Del 8 al 10 de mayo, el KENNOL Grand Prix de France Historique 2026 devolvió Le Castellet a la vida de la manera en que solo este evento sabe hacerlo. Más de 60 coches de Fórmula 1, desde los años 1970 hasta los 2010, tomaron la pista a lo largo del fin de semana de tres días, junto a prototipos de resistencia y monoplazas clásicos — una celebración rara y sin filtros de la era más legendaria del automovilismo.

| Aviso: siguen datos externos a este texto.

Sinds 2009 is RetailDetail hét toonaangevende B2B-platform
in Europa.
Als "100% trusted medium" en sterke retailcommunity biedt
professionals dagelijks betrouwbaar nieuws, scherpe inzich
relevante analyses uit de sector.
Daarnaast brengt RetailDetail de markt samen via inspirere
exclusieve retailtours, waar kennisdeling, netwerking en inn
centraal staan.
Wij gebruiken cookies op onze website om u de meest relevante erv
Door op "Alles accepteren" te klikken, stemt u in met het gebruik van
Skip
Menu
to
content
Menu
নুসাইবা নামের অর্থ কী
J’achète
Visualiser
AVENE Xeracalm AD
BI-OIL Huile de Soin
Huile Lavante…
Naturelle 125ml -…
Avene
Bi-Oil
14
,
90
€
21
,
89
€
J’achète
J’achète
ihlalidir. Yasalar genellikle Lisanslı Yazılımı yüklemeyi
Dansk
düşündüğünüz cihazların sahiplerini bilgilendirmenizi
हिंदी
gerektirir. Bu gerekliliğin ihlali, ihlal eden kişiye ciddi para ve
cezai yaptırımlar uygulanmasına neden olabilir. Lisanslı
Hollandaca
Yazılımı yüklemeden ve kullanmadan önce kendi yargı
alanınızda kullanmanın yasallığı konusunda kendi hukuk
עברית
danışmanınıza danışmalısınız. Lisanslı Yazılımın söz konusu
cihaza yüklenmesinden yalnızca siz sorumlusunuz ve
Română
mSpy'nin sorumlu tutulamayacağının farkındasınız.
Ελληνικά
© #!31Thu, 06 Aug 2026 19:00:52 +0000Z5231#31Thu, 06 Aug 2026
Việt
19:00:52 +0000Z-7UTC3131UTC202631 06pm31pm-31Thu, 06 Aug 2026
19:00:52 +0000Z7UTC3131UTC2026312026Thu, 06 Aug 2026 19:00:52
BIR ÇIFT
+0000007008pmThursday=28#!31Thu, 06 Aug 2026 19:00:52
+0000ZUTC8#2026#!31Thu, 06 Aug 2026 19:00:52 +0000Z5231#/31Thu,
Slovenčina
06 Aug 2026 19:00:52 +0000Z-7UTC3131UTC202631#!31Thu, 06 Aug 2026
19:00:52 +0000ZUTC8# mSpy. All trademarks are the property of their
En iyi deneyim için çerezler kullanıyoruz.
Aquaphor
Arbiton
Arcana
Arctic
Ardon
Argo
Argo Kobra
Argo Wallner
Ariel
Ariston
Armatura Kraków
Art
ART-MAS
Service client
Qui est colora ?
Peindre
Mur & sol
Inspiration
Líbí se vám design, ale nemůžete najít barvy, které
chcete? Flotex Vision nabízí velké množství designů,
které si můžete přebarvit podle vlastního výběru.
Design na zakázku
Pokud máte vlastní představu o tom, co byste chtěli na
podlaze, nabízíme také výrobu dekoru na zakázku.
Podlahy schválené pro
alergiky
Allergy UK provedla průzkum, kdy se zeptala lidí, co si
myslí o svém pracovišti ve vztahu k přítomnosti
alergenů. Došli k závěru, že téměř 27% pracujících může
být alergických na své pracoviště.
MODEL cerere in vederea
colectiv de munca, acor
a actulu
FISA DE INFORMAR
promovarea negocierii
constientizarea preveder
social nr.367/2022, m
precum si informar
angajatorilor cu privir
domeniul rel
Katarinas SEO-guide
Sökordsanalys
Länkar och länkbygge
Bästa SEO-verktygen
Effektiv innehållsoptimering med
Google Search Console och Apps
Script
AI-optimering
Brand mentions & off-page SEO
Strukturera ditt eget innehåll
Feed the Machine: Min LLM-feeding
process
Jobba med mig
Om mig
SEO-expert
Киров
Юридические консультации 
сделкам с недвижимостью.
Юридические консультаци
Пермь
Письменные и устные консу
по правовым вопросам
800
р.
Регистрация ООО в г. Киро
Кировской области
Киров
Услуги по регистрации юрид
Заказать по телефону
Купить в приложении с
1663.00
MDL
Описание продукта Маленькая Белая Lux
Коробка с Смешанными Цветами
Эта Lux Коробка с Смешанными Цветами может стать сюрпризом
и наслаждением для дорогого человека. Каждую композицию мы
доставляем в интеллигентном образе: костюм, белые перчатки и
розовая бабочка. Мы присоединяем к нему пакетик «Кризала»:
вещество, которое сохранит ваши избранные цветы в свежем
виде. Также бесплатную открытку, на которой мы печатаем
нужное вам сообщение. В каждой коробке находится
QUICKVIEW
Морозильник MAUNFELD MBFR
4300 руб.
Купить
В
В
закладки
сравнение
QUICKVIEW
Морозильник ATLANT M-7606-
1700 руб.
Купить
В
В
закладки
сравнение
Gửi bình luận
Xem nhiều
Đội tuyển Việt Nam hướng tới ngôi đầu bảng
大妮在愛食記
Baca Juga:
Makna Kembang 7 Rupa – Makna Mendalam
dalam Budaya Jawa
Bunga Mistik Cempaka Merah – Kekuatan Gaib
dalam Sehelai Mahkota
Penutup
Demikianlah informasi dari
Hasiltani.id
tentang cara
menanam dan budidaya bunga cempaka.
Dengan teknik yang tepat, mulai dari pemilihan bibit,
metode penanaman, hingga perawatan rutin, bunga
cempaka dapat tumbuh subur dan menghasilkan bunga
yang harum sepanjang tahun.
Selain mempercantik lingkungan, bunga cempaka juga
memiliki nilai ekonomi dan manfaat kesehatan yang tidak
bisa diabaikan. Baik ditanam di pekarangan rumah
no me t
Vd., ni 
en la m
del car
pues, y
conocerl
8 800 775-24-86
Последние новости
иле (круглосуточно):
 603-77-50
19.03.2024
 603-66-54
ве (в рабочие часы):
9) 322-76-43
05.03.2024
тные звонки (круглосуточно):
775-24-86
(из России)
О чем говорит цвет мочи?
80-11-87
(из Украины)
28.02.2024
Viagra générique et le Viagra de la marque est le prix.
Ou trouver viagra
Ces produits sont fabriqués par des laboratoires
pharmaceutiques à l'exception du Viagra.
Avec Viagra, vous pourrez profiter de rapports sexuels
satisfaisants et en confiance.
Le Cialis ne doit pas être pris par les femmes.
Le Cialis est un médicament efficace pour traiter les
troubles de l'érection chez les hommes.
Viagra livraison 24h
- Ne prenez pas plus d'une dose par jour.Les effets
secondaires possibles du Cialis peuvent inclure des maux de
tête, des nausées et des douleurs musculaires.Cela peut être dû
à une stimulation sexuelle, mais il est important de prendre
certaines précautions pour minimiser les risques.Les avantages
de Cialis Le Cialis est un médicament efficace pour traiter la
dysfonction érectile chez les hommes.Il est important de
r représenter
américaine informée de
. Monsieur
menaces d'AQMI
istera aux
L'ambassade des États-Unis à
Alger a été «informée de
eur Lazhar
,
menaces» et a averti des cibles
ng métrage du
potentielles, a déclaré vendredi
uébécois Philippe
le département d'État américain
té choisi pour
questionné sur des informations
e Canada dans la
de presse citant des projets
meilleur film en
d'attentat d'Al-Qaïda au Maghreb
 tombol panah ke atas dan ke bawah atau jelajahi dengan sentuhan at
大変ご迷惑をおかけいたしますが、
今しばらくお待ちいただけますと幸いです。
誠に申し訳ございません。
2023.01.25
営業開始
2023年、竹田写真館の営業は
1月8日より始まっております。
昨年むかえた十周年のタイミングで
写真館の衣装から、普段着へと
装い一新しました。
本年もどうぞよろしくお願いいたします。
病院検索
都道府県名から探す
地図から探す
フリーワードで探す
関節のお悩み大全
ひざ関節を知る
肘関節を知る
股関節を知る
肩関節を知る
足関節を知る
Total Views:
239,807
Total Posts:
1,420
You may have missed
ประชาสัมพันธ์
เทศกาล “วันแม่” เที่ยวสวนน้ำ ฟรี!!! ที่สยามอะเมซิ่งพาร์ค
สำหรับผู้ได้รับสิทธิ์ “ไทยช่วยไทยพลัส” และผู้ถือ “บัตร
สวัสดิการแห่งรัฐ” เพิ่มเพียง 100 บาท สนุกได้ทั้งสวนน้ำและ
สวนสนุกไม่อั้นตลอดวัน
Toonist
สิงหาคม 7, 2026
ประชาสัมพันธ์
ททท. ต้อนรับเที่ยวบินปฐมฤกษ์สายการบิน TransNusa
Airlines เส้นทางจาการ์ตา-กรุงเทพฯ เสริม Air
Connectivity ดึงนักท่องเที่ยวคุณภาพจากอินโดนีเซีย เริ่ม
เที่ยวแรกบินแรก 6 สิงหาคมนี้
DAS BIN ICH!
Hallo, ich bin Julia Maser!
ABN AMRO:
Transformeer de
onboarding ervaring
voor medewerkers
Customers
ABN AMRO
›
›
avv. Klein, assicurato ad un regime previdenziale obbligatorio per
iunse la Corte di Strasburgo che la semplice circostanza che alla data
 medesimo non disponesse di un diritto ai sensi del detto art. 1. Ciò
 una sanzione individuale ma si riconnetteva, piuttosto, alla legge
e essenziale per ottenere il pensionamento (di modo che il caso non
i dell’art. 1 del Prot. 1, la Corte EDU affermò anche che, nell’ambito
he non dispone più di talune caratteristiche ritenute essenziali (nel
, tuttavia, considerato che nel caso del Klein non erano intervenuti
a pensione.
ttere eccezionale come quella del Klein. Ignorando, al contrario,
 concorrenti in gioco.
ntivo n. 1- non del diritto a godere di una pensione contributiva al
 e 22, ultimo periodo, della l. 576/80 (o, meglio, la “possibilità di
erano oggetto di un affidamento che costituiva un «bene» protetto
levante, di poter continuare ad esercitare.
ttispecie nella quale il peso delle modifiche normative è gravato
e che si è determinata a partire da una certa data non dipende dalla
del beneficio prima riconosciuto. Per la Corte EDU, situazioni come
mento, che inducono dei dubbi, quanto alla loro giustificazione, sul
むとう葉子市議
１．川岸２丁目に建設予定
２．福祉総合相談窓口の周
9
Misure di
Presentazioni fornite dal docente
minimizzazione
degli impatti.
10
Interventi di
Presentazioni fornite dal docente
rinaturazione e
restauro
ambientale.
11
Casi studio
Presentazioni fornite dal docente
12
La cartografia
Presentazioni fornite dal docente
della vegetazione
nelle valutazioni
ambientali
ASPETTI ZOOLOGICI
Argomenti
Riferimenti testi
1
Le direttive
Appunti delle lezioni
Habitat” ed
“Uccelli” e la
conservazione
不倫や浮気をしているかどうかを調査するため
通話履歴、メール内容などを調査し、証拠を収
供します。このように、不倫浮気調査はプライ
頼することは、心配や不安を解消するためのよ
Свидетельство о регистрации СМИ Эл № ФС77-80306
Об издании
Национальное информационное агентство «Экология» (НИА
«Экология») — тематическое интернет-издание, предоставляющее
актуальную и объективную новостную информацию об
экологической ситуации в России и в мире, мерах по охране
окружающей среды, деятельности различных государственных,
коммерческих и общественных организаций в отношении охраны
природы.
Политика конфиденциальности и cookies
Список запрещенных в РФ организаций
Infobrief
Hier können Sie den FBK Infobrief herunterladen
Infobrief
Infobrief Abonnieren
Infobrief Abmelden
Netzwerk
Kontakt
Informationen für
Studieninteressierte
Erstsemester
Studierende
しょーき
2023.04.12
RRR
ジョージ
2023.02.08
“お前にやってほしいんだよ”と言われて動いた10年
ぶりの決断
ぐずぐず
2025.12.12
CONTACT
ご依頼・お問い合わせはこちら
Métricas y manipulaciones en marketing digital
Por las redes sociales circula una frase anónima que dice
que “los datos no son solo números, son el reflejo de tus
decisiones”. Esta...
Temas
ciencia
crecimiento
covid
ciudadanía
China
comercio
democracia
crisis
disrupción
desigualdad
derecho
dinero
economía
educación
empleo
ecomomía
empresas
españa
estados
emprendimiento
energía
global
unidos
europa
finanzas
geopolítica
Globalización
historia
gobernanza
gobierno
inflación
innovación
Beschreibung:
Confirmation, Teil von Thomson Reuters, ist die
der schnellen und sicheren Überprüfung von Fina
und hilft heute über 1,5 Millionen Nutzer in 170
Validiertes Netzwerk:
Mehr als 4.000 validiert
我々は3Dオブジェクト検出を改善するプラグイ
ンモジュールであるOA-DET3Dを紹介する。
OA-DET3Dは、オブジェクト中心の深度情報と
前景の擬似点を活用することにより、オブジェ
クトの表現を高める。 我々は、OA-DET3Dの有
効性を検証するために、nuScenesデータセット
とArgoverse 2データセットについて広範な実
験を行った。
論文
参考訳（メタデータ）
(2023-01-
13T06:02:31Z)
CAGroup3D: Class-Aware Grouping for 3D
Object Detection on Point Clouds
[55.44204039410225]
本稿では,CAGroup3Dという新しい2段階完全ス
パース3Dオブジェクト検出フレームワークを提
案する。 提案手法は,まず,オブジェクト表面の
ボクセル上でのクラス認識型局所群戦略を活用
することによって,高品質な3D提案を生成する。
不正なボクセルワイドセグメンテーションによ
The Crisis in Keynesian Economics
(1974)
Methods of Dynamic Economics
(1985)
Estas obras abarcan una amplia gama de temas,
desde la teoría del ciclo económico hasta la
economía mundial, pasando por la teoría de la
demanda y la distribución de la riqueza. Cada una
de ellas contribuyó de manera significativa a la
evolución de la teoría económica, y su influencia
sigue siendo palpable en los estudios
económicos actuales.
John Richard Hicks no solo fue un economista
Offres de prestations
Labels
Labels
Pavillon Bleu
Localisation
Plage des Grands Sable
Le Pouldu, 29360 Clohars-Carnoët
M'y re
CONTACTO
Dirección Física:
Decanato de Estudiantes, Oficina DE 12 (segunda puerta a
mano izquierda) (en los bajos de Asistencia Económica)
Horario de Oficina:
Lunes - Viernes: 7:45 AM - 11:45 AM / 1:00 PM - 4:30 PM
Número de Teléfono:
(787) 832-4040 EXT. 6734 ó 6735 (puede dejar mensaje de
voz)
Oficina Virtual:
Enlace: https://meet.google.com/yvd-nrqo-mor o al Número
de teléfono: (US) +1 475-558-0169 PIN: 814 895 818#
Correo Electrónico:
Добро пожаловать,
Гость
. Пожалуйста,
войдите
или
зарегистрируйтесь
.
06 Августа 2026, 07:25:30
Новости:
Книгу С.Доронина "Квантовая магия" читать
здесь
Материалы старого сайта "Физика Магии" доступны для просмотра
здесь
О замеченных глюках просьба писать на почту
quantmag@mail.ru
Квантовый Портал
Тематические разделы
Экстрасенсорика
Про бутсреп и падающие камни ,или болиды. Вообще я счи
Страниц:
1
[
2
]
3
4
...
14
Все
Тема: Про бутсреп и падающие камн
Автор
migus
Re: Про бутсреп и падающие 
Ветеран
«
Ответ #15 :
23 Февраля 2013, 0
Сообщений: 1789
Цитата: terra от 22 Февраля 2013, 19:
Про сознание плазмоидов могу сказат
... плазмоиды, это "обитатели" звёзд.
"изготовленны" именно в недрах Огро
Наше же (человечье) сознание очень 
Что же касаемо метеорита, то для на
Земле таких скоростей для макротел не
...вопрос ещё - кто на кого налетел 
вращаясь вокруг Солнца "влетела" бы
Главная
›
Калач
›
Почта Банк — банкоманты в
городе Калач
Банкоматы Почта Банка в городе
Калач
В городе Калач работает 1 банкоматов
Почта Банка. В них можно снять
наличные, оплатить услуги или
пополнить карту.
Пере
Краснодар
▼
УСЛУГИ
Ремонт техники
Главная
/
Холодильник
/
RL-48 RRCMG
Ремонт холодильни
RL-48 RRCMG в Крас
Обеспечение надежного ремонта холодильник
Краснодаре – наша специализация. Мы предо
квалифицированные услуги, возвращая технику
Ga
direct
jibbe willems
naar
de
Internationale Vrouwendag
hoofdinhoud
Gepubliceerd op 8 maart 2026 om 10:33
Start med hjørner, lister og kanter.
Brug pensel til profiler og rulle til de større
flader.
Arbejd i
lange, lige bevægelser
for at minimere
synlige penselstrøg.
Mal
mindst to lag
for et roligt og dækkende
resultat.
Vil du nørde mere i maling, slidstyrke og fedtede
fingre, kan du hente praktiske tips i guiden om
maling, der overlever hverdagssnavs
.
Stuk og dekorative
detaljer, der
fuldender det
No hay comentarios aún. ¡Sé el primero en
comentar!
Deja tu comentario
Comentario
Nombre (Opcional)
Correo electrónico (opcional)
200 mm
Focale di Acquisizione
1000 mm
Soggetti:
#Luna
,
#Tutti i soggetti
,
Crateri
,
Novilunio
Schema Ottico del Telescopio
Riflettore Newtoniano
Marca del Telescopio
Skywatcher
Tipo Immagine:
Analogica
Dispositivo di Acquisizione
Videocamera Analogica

Dos de los pilotos de la generación actual de Fórmula 1 formaron parte de ello. El sábado, Isack Hadjar se subió al Red Bull RB7 — el coche que llevó a Sebastian Vettel al Mundial de 2011 — para realizar una exhibición que arrancó una de las recepciones más sonoras del fin de semana. El contraste era contundente: un ganador de una carrera de F1 de 2026 al volante de una máquina de una época técnica completamente distinta, pero igual de imponente al mando.
El domingo, le tocó el turno a Pierre Gasly. El piloto de Alpine condujo el Renault RS10, un coche de importancia singular en la historia de la Fórmula 1. En 1979, el RS10 se convirtió en el primer coche turbo en ganar un Gran Premio de Fórmula 1, un resultado que cambió de forma permanente la dirección del desarrollo técnico del deporte. Conducirlo en Paul Ricard — sede del Gran Premio de Francia durante gran parte de aquella época — tenía un peso que no necesitaba explicación.
Ninguna de las dos salidas fue una carrera. No había puntos en juego, ni implicaciones para el campeonato. Pero había algo quizá más valioso: dos pilotos actuales conectando directamente con la historia del deporte en el que compiten, frente a aficionados que acudieron precisamente por un momento así.
Algunos fines de semana te recuerdan por qué el automovilismo importa más allá de los resultados. Este fue uno de ellos.